Bir taraftan tüketim ekonomisi uygulayacaksınız, öte taraftan kredi kartı kullanmama tavsiyesi vereceksiniz ama ekonomideki vergilerinizden iç piyasa hareketleriyle ithalatı finanse eetmeye kadar devinimi böyle sağlayacaksınız, sonra da çıkıp şikâyet edeceksiniz.
Fakat bankalar da boş durmuyor elbette… Bugünlerde televizyonlarda yeni bir bankanın reklamını izliyorsunuz. Diyor ki gelin kredi kartı alın, hemen 50 TL’lik çip puan bizden hediye…
Adapazarı’ndan bir olay aktaracağım şimdi sizlere… Bu sadece bir ilde iki kişi… Bir de ülkenin dört bir yanında kimbilir neler oluyor? Vaka şu:
Ödeme kabiliyeti yüksek ve bugüne kadar da hiç boşa düşmemiş, dönem borcunun da tamamını yatırmış bir esnaf ile bir memurun ayrı ayrı ama ortak hikâyesi..
Bu yeni bankaya kredi kartı almak için başvuruyorlar. Bankadan gelen cevap, gelir/gider dengeleri açısından toplam kredi limitlerinin bankalararası işlemlerde dolu olduğu yönünde… Deniliyor ki, bazı bankalardaki limitlerinizi düşürün biz de size kredi verelim.
Aslına bakarsanız bu tam da olması gerektiği gibi bir hareket. İktidar bununla ilgili bir düzenleme falan yapmıyor. Zaten mevcut kanun bunu öngörüyor. Yapılan sadece yıllardır kanunun çiğnenmesine göz yummak… Yine de buraya kadar her şey normal…

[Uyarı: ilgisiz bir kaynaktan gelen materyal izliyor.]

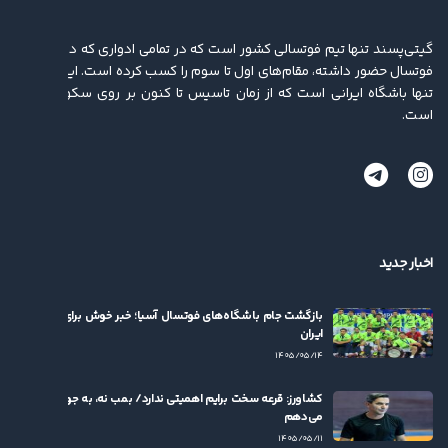
گیتی‌پسند تنها تیم فوتسالی کشور است که در تمامی ادواری که در لیگ برتر
فوتسال حضور داشته، مقام‌های اول تا سوم را کسب کرده ‌است. این باشگاه
تنها باشگاه ایرانی است که از زمان تاسیس تا کنون بر روی سکو ایستاده
است.
اخبار جدید
بازگشت جام باشگاه‌های فوتسال آسیا؛ خبر خوش برای فوتسال
ایران
۱۴۰۵/۰۵/۱۴
کشاورز: قرعه سخت برایم اهمیتی ندارد/ بمب نه، به جوان‌ها بها
می‌دهم
۱۴۰۵/۰۵/۱۱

Ama asıl şenlik buradan sonra başlıyor. Birbirinden habersiz bu iki isme banka kredi kartı yolluyor. Limit ne? 1 TL… Yanlış okumadınız 1 TL… Memur olan vatandaş bankayı arıyor, bu limitin güvenlik nedeniyle mi bu miktarda olup olmadığını soruyor. Yanıt: Hayır…
İşte ahlâksızlık burada başlıyor. Toplam kredi limiti en üst seviyede olduğu için kredi açmıyorsun. Ama 1 TL limitli kart yollayıp, hem diğer bankalardan müşteri çalmaya çalışıyor, bu gerçekleşmezse de kuruluş olarak kendine yeni kaynak kapısı açıyorsun.

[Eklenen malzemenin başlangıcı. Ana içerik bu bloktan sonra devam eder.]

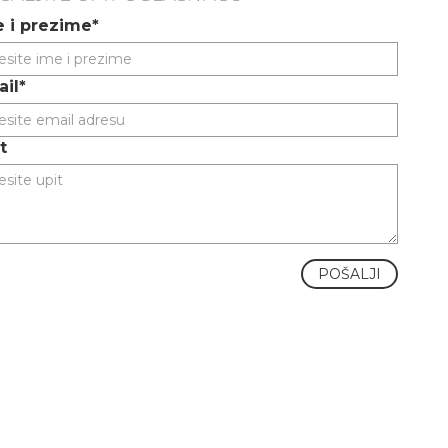
 i prezime*
il*
t
POŠALJI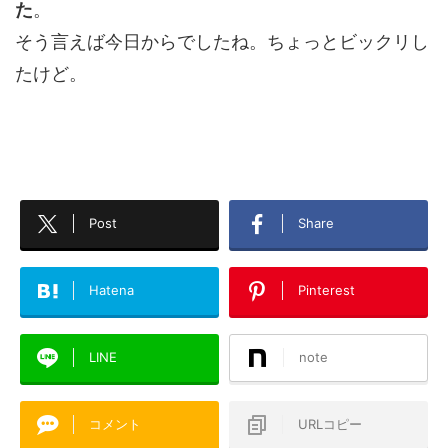
た
。
そう言えば今日からでしたね。ちょっとビックリし
たけど。
Post
Share
Hatena
Pinterest
LINE
note
コメント
URLコピー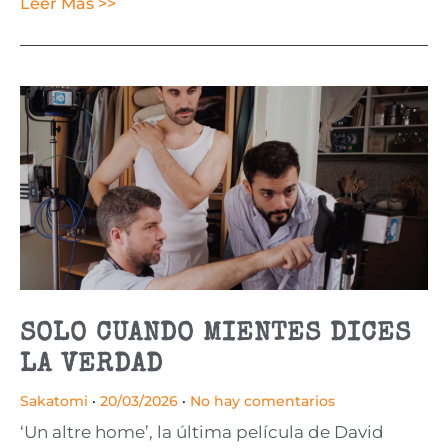
Leer Más >>
SOLO CUANDO MIENTES DICES
LA VERDAD
Sakatomi
20/03/2026
No hay comentarios
‘Un altre home’, la última película de David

Peki nasıl? Kartı gönderdiğine, yeni çıkacak kanun da kartlardan aidat almayı bankaya hak olarak (hukuka rağmen) devrettiğine göre, hiçbir şey yapmasa dosya parasından kart aidatına kadar müşteriye bir fatura çıkacak. Böylece kredi vermeden, banka gelir elde etmiş olacak.
Kimbilir belki de 1 TL’lik müşterilerini toplayıp, yurtdışına giderek ‘potansiyelim bu’ deyip sendikasyon alacak. Ne güzel iş değil mi? Sonra da iktidarın başı ve ekonomi yönetimi çıkıp bankacılardan şikâyet edecek.
Sonuç: Banka + iktidar: 1 – Vatandaş: 0… ‘Kayıkçı kavgasını yapar, ama hayata geçirirken yaptıklarına göz yumarız’ tavrı bu kadar açık ortaya konulabilir mi? Mesaj net: “Kredi yok, ama size kart yollayıp paranızı hortumlayabiliriz. Sakıncası var mı?”